Please tally the lines in the records that include the word "السعودي" and answer with the bare number.

Data to process:
------------------------------------
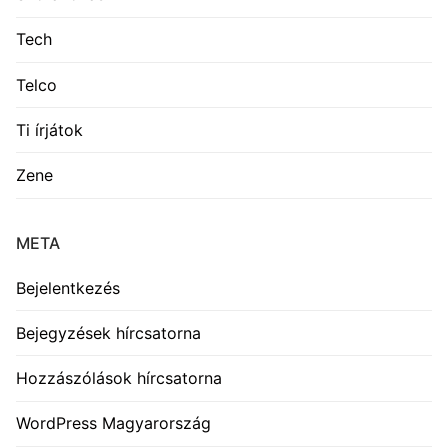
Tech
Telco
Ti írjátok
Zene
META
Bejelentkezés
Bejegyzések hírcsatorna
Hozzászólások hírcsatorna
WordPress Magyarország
------------------------------------
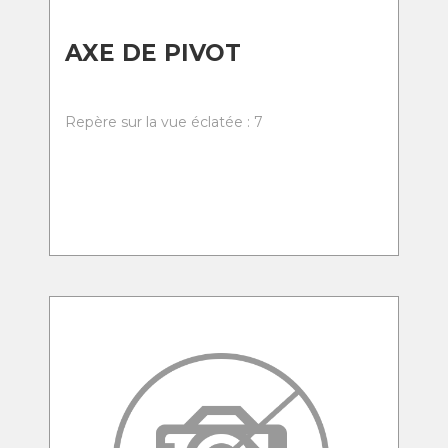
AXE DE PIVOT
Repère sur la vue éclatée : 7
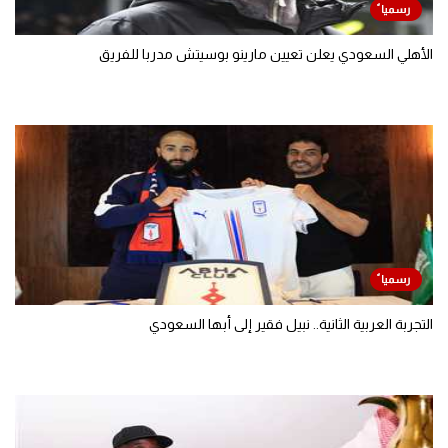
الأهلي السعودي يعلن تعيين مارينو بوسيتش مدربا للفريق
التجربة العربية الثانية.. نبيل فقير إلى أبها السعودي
------------------------------------
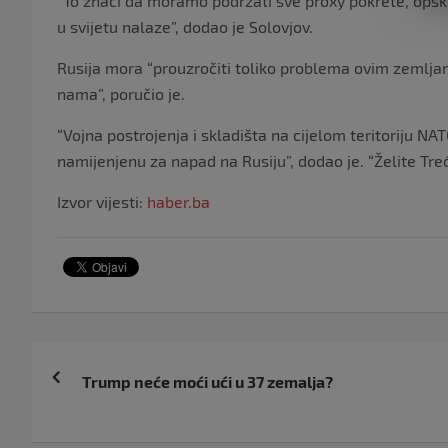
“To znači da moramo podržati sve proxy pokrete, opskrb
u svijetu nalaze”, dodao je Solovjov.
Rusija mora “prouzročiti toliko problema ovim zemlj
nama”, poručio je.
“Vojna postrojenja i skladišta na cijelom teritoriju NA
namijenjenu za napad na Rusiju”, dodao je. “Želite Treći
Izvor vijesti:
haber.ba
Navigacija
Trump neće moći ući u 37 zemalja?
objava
------------------------------------
Exercise solution:
2